Persistent memory: Between conversations, the agent stores what it's learned about you—how you like your emails written, what "the usual" means for you, which projects you're focused on. This carries over from one session to the next, so each time you return, it already knows your preferences.

Memory is selective in a useful way. An agent doesn't store every word you've ever said to it. Instead, it extracts patterns—what you typically want in certain situations, what approaches have worked with you before, what you usually correct or reject. This is why working with an agent over time feels different than working with one that's fresh out of the box. The experienced one has developed instincts about how you think.
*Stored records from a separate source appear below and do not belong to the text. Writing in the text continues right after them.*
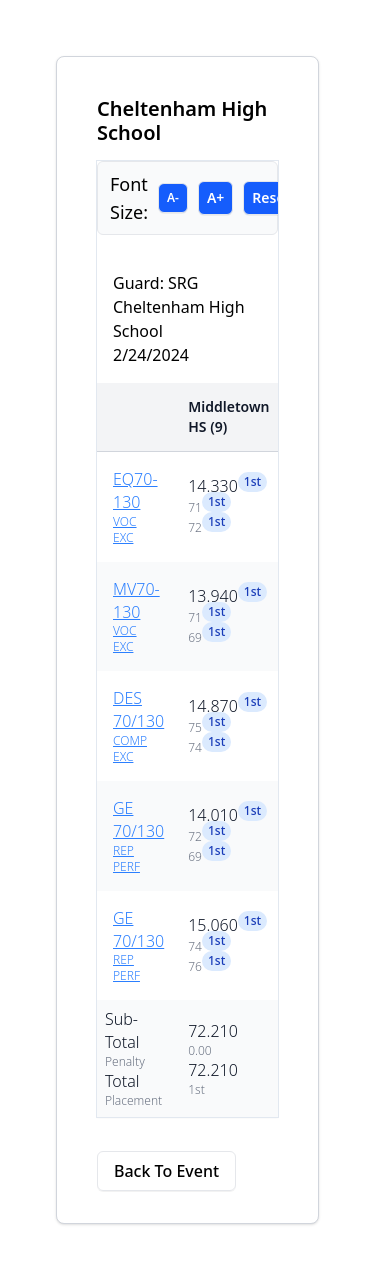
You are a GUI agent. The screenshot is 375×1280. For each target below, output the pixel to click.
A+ (215, 197)
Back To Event (166, 1171)
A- (173, 197)
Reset (271, 197)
4. It manages its own attention

Language models have a limited window of text they can consider at once. In a long working session that window fills up fast.
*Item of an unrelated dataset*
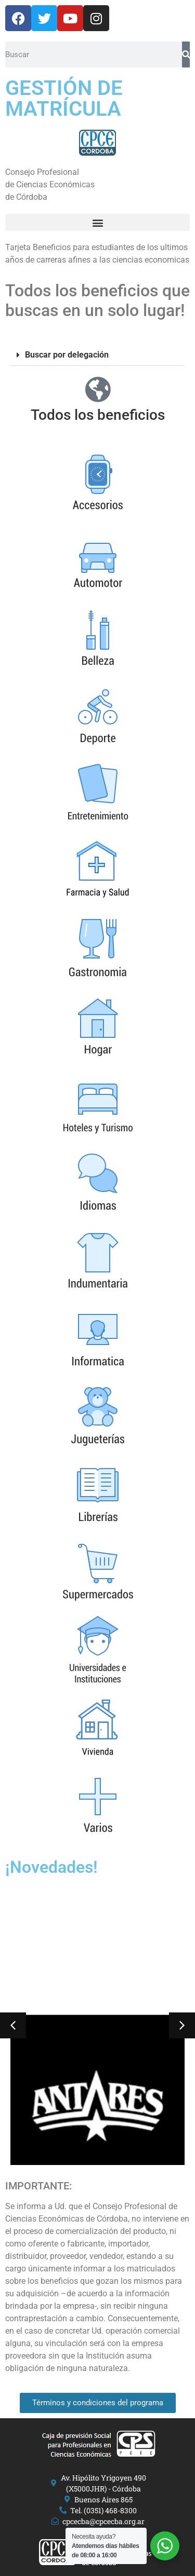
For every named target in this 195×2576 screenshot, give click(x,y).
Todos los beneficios (98, 414)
You've probably experienced this yourself. In a long conversation with ChatGPT or Claude, you may notice the quality drops after a while. It starts contradicting itself, forgetting details from earlier in the chat, or losing the thread of what you were working on. That's the window filling up.

A simple system keeps stuffing in new information until it forgets where it started. An agent compresses: keeping recent details crisp, summarizing older information, and dropping redundant data. This is often the difference between an agent that stays coherent over a long project and one that quietly loses track.

5. It keeps working until the job is done

A chatbot responds once and waits for you. An agent runs in a loop: observe the situation, decide what to do, take action, check the result, and repeat if needed.

If the first web search doesn't find what it needs, it refines the query and tries again. If a drafted email doesn't match your usual tone, it revises it.

Agents Working Together

So far we've talked about a single agent helping you. But agents can also work with each other—and even create new agents—to handle complex tasks.

This changes how you think about getting work done with AI. I no longer just ask Claude to draft an email. Instead, I tell it to follow a workflow that spawns multiple agents: one focused on technical accuracy, one on tone and clarity, and one checking that it matches my goals for the conversation. They review each other's work, argue about what matters, and produce something better than any single agent would have written alone. (You can try this workflow already built into bymorning. I wrote more about how it works in Editing AI Writing.)

Agents can also chain together. The first agent researches a topic and writes a brief. A second agent reads the brief and generates a presentation. A third checks the presentation against your brand guidelines. Each does what it's good at, passing work to the next.

Here's the counterintuitive part: this approach often beats using the "best" model. Turning up the reasoning or giving a single agent more time to think doesn't always help. In fact, a slow agent with too much time can talk itself into worse answers—overcomplicating simple problems, second-guessing good decisions, or chasing irrelevant tangents.

A swarm of fast, focused agents running in parallel almost always produces better results than one slow "smarter" agent trying to do everything itself.